The select_auxiliary_variables_lasso_cv() function can be used to perform LASSO-based variable selection for binary and continuous outcomes. The LASSO variable selection is made through one call of the function select_auxiliary_variables_lasso_cv(). In this example, we will demand that stype be included in the auxiliary vector since it is the stratification variable.

# Apply LASSO for selecting auxiliary variables
lasso_result <- select_auxiliary_variables_lasso_cv(
  df = api_sample,
  outcome_vars = c("response", "enroll"),
  auxiliary_vars = c(
    "api00_bin", "growth_bin", "comp.imp_bin", "meals_bin",
    "meals_bin", "ell_bin", "hsg_bin", "full_bin", "stype"
  ),
  must_have_vars = "stype", # Include the domain variable (stype) in the model
  check_twoway_int = TRUE, # Include two-way interactions
  nfolds = 5, # Use 5-fold cross-validation
  verbose = FALSE, # Don't print progress messages
  standardize = TRUE, # Standardize the predictors
  return_models = FALSE, # Don't return the models, only the selection results
  parallel = FALSE # Run without parallel processing
)

# Display the results
lasso_result

Understanding the Output

The output from the select_auxiliary_variables_lasso_cv() function includes several key components:

Selected variables

This is the list of all variables (main effects and interaction terms) that were selected by the LASSO model.
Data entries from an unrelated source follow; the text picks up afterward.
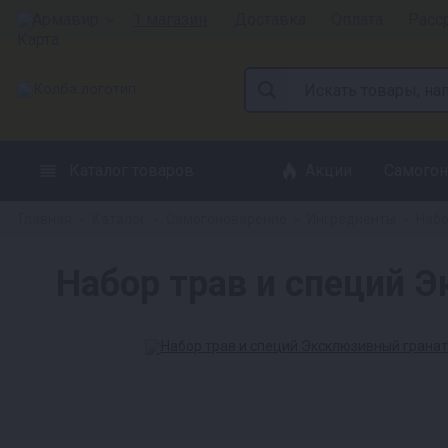
Армавир
1 магазин
Доставка
Оплата
Расс
Каталог товаров
Акции
Самогон
Главная
Каталог
Самогоноварение
Ингредиенты
Набо
»
»
»
»
Набор трав и специй 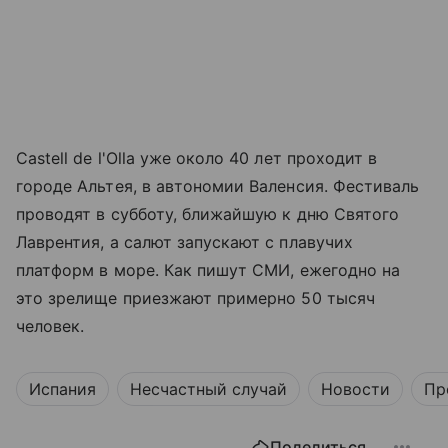
Castell de l'Olla уже около 40 лет проходит в
городе Альтея, в автономии Валенсия. Фестиваль
проводят в субботу, ближайшую к дню Святого
Лаврентия, а салют запускают с плавучих
платформ в море. Как пишут СМИ, ежегодно на
это зрелище приезжают примерно 50 тысяч
человек.
Испания
Несчастный случай
Новости
Пр
Поделиться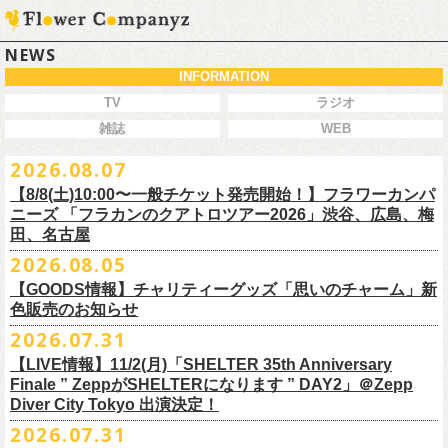
NEWS
INFORMATION
TV
ラジオ
雑誌
WEB
2026.08.07
【8/8(土)10:00〜一般チケット発売開始！】フラワーカンパ
ニーズ 「フラカンのクアトロツアー2026」渋谷、広島、梅
田、名古屋
2026.08.05
今秋開催！自身初となるクラブクアトロ・ワンマンツアー、8/8(土)一般
【GOODS情報】チャリティーグッズ「思いのチャーム」新
チケット発売がスタート！
色販売のお知らせ
どうぞお早めに〜
2026.07.31
【LIVE情報】11/2(月)「SHELTER 35th Anniversary
チャリティーグッズ「思いのチャーム」（リフレクターチャーム）の再
Finale ” ZeppがSHELTERになります ” DAY2」＠Zepp
販が決定致しました。
Diver City Tokyo 出演決定！
白、緑、赤オレンジの３つの新色展開で、
2026.07.31
8/23(日)フラワーカンパニーズ ワンマンライブ「横浜ストーリー2026」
Variables like api00_bin0, growth_bin1, stypeH, stypeM, etc., represent the individual effects of the auxiliary variables (binary or continuous) used in the model. api00_bin1:comp.imp_bin1, growth_bin1:stypeH, etc., represent interactions between two variables. These are considered important for predicting the outcome and have non-zero coefficients.

By outcome

response and enroll: These are the two outcomes modeled separately. This breakdown helps you see which variables are more relevant for each specific outcome.

Selected lambdas

Lambda is a regularization parameter used in LASSO to control the strength of the penalty.

Penalty factors

Two variables have been forced into the model (must-keep) with a penalty factor of zero. These are variables that must stay in the model regardless of the regularization. Please note that "variables" in this case refers to the columns of the model matrix. In our example, stype was stated as a must-have variable. This variable is a factor with three levels, where the first level has been removed in the modeling phase to avoid the dummy variable trap.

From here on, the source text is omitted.